Link to Pubmed [PMID] – 23246257
Vaccine. 2013 Feb 6;31(8):1238-45
As for other vaccines that only target a subset of circulating pathogen types, human papillomavirus (HPV) immunization raises the concern of a potential risk of genotype replacement. Potential interactions between HPV types may affect infection acquisition and clearance. However, the existence and the nature of these interactions are still largely unknown. Here, we assess how such interactions might affect the impact of HPV vaccination on genotype distribution in the long term.

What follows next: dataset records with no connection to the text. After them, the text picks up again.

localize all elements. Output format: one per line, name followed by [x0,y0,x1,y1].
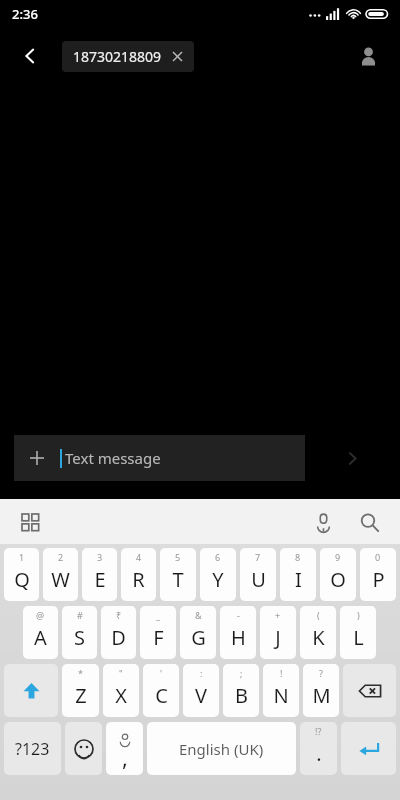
staticText: 3 [97,551,103,563]
staticText: ' [160,667,163,679]
button[interactable]: !? [300,722,337,775]
button[interactable]: ' [143,664,179,717]
staticText: 0 [375,551,381,563]
staticText: R [132,566,145,593]
button[interactable]: Emoji [65,722,102,775]
button[interactable]: + [260,606,296,659]
button[interactable]: Contact [346,34,390,78]
button[interactable]: # [62,606,97,659]
staticText: V [195,682,207,709]
staticText: I [295,566,302,593]
button[interactable]: Enter [341,722,396,775]
staticText: C [155,682,168,709]
button[interactable]: Backspace [343,664,396,717]
staticText: 7 [255,551,261,563]
button[interactable]: : [183,664,219,717]
staticText: N [273,682,289,709]
staticText: A [34,624,47,651]
staticText: 8 [295,551,301,563]
staticText: M [312,682,331,709]
staticText: X [115,682,127,709]
staticText: J [275,624,281,651]
staticText: 2:36 [12,5,38,23]
button[interactable]: ! [263,664,299,717]
button[interactable]: Comma [106,722,143,775]
staticText: 18730218809 [73,47,162,66]
button[interactable]: 8 [280,548,316,601]
staticText: 4 [136,551,142,563]
button[interactable]: 0 [360,548,396,601]
button[interactable]: 2 [43,548,78,601]
staticText: Z [75,682,87,709]
staticText: E [94,566,106,593]
button[interactable]: " [103,664,139,717]
staticText: + [275,609,281,621]
button[interactable]: Keyboard options [14,506,46,538]
staticText: S [74,624,85,651]
button[interactable]: _ [140,606,176,659]
staticText: ) [357,609,360,621]
staticText: ( [317,609,320,621]
button[interactable]: * [62,664,99,717]
staticText: Q [14,566,30,593]
staticText: ₹ [116,609,122,621]
staticText: " [119,667,123,679]
button[interactable]: 18730218809 [62,41,194,72]
staticText: 1 [19,551,25,563]
button[interactable]: @ [23,606,58,659]
staticText: - [237,609,240,621]
button[interactable]: & [180,606,216,659]
button[interactable]: ? [303,664,339,717]
staticText: G [191,624,206,651]
staticText: L [353,624,364,651]
staticText: F [153,624,164,651]
staticText: Text message [65,448,161,468]
button[interactable]: Space [147,722,296,775]
staticText: 6 [215,551,221,563]
staticText: * [78,667,83,679]
staticText: English (UK) [179,739,264,759]
button[interactable]: 9 [320,548,356,601]
staticText: 5 [175,551,181,563]
staticText: ; [240,667,243,679]
button[interactable]: - [220,606,256,659]
button[interactable]: Search [350,503,388,541]
staticText: @ [36,609,45,621]
button[interactable]: Shift [4,664,58,717]
staticText: O [330,566,346,593]
staticText: U [251,566,266,593]
button[interactable]: Voice input [304,503,342,541]
button[interactable]: ₹ [101,606,136,659]
staticText: K [312,624,325,651]
button[interactable]: Back [8,34,52,78]
button[interactable]: 5 [160,548,196,601]
staticText: !? [315,725,322,737]
button[interactable]: 1 [4,548,39,601]
staticText: 9 [335,551,341,563]
button[interactable]: Symbols [4,722,61,775]
button[interactable]: Text message [14,435,305,481]
button[interactable]: ; [223,664,259,717]
staticText: # [77,609,83,621]
staticText: : [200,667,203,679]
staticText: W [51,566,70,593]
staticText: ? [319,667,323,679]
staticText: ?123 [15,738,50,760]
staticText: H [231,624,246,651]
button[interactable]: 4 [121,548,156,601]
button[interactable]: 7 [240,548,276,601]
button[interactable]: ) [340,606,376,659]
staticText: D [111,624,126,651]
staticText: , [122,742,128,772]
button[interactable]: 3 [82,548,117,601]
button[interactable]: ( [300,606,336,659]
staticText: & [195,609,202,621]
button[interactable]: 6 [200,548,236,601]
button[interactable]: Send [305,435,400,481]
staticText: 2 [58,551,64,563]
staticText: B [235,682,248,709]
staticText: . [316,740,322,767]
staticText: ! [280,667,283,679]
staticText: T [172,566,184,593]
staticText: P [372,566,385,593]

We develop two mathematical models of the transmission of oncogenic HPV infections that include interactions between vaccine and nonvaccine genotypes to examine the influence of different coinfection dynamics (simultaneous vs. sequential clearance of coinfections) on the evolution of nonvaccine prevalences postimmunization.
After introducing vaccination, the two models give contrasting genotype-replacement outcomes. When hypothesizing that coinfections clear sequentially, genotype replacement depends on whether vaccine and nonvaccine genotypes reduce or favor the acquisition by one or the other. Interestingly, the hypothesis that coinfections clear simultaneously always leads to genotype replacement, even when infections with vaccine types favor the acquisition of infections with nonvaccine types.
Our results suggest that predictions regarding HPV genotype replacement strongly depend on the assumptions describing the dynamics (acquisition and clearance) of coinfections. In particular, HPV genotype replacement could be compatible with synergistic interactions between types affecting infections acquisition, contrary to previous suggestions. Understanding better how concurrent infections with multiple types change the acquisition and time to clearance of type-specific infections is essential to be able to predict the impact of vaccination on genotype distribution. Longitudinal data collection in populations, particularly examining infection and coinfection acquisition and clearance, is needed to better predict HPV-vaccine impact.